Le autorità europee, inclusa la Banca centrale europea, riconoscono che le stablecoin sono ancora relativamente piccole nell’area euro, ma segnalano anche che la loro crescita potrebbe, nel tempo, generare rischi di contagio finanziario. Per questo l’attenzione su governance, riserve e interoperabilità con il sistema bancario è altissima.

Un progetto come Qivalis, proprio perché targato banche, sarà valutato con un doppio metro: da un lato la capacità di innovare i pagamenti e aumentare l’efficienza del sistema; dall’altro la necessità di evitare concentrazioni di rischio, corse ai riscatti in caso di shock, o utilizzi impropri nel mondo cripto più speculativo.

Molto dipenderà da come verranno definiti limiti quantitativi, politiche di gestione delle riserve e meccanismi di emergenza in caso di crisi. MiCAR offre gli strumenti giuridici; spetterà a DNB e alle altre autorità europee usarli con decisione.

Cosa aspettarsi da qui al 2026

Nei prossimi mesi Qivalis dovrà completare il percorso regolamentare nei Paesi Bassi, definire nel dettaglio l’architettura tecnica (blockchain, standard di interoperabilità, custodia) e costruire l’integrazione con le piattaforme di pagamento delle banche fondatrici. È probabile che i primi casi d’uso riguardino il mondo corporate: grandi clienti internazionali, tesorerie aziendali e operatori dei mercati dei capitali.

In parallelo, non è escluso che altre banche europee si uniscano al consorzio, come il progetto dichiara esplicitamente di auspicare, sia per ampliare la base di capitale sia per rendere più capillare la distribuzione della stablecoin nei vari Paesi dell’Eurozona.

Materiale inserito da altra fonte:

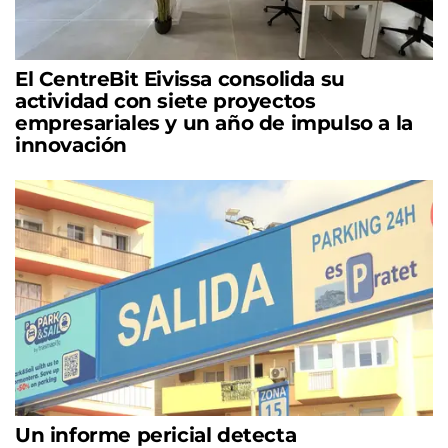
El CentreBit Eivissa consolida su
actividad con siete proyectos
empresariales y un año de impulso a la
innovación
Un informe pericial detecta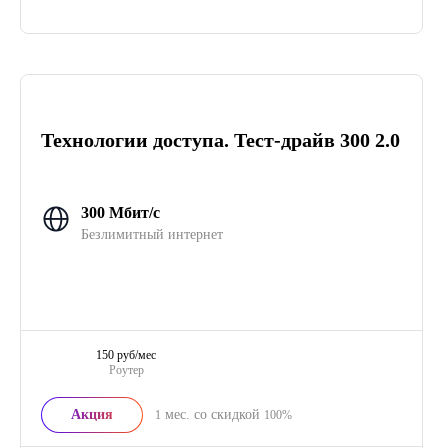
Технологии доступа. Тест-драйв 300 2.0
300 Мбит/с
Безлимитный интернет
150 руб/мес
Роутер
Акция
мес. со скидкой
1
100%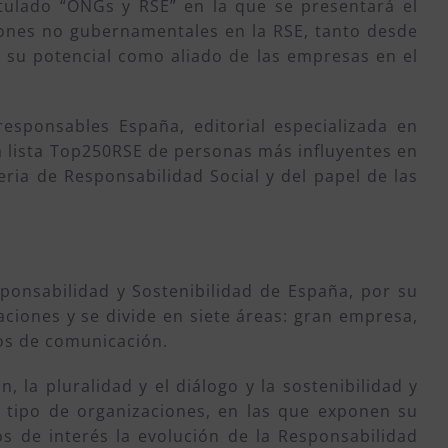
itulado “ONGs y RSE” en la que se presentará el
iones no gubernamentales en la RSE, tanto desde
o su potencial como aliado de las empresas en el
responsables España, editorial especializada en
la lista Top250RSE de personas más influyentes en
eria de Responsabilidad Social y del papel de las
ponsabilidad y Sostenibilidad de España, por su
ciones y se divide en siete áreas: gran empresa,
os de comunicación.
, la pluralidad y el diálogo y la sostenibilidad y
o tipo de organizaciones, en las que exponen su
s de interés la evolución de la Responsabilidad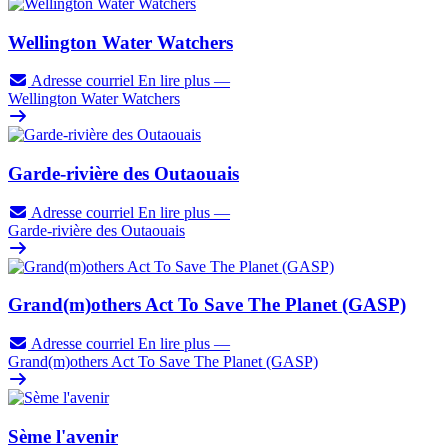
Wellington Water Watchers
Adresse courriel
En lire plus
—
Wellington Water Watchers
Garde-rivière des Outaouais
Adresse courriel
En lire plus
—
Garde-rivière des Outaouais
Grand(m)others Act To Save The Planet (GASP)
Adresse courriel
En lire plus
—
Grand(m)others Act To Save The Planet (GASP)
Sème l'avenir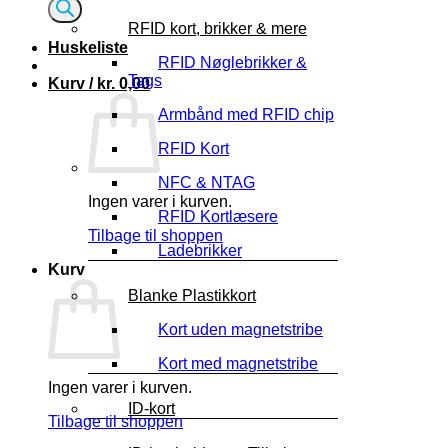
RFID kort, brikker & mere
Huskeliste
RFID Nøglebrikker &
Tags
Kurv /
kr.
0,00
Armbånd med RFID chip
RFID Kort
NFC & NTAG
Ingen varer i kurven.
RFID Kortlæsere
Tilbage til shoppen
Ladebrikker
Kurv
Blanke Plastikkort
Kort uden magnetstribe
Kort med magnetstribe
Ingen varer i kurven.
ID-kort
Tilbage til shoppen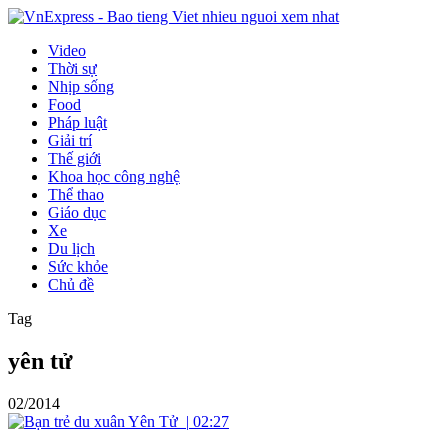
Video
Thời sự
Nhịp sống
Food
Pháp luật
Giải trí
Thế giới
Khoa học công nghệ
Thể thao
Giáo dục
Xe
Du lịch
Sức khỏe
Chủ đề
Tag
yên tử
02/2014
|
02:27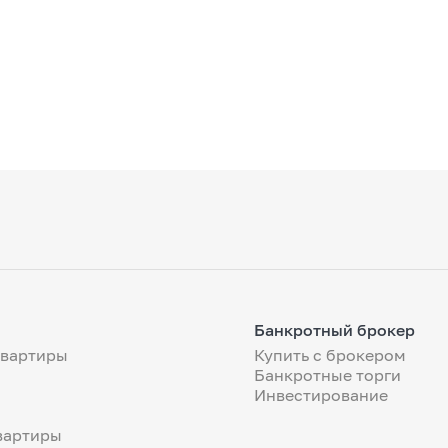
Банкротный брокер
квартиры
Купить с брокером
Банкротные торги
Инвестирование
вартиры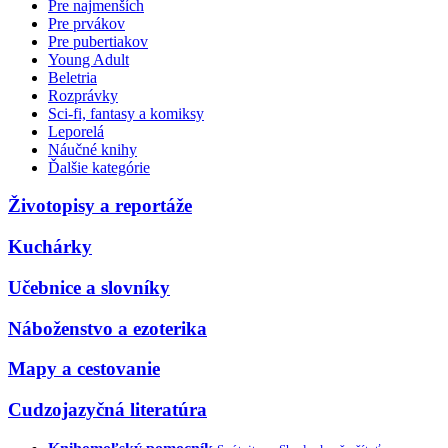
Pre najmenších
Pre prvákov
Pre pubertiakov
Young Adult
Beletria
Rozprávky
Sci-fi, fantasy a komiksy
Leporelá
Náučné knihy
Ďalšie kategórie
Životopisy a reportáže
Kuchárky
Učebnice a slovníky
Náboženstvo a ezoterika
Mapy a cestovanie
Cudzojazyčná literatúra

Se il calendario sarà rispettato, nella seconda metà del 2026 l’Europa potrebbe trovarsi con tre tasselli cruciali sul tavolo: MiCAR pienamente operativo, una stablecoin bancaria in euro e – forse – i primi passi concreti verso un eventuale euro digitale di banca centrale. Un mosaico che ridefinirebbe il confine tra denaro pubblico, moneta bancaria e token privati.

Per ora Qivalis è ancora solo una promessa. Ma è una promessa che, per la prima volta, vede dieci grandi banche europee muoversi compatte sulla frontiera della moneta programmabile. Ed è già un segnale potente di come il vecchio continente non voglia restare spettatore nel gioco globale del denaro digitale.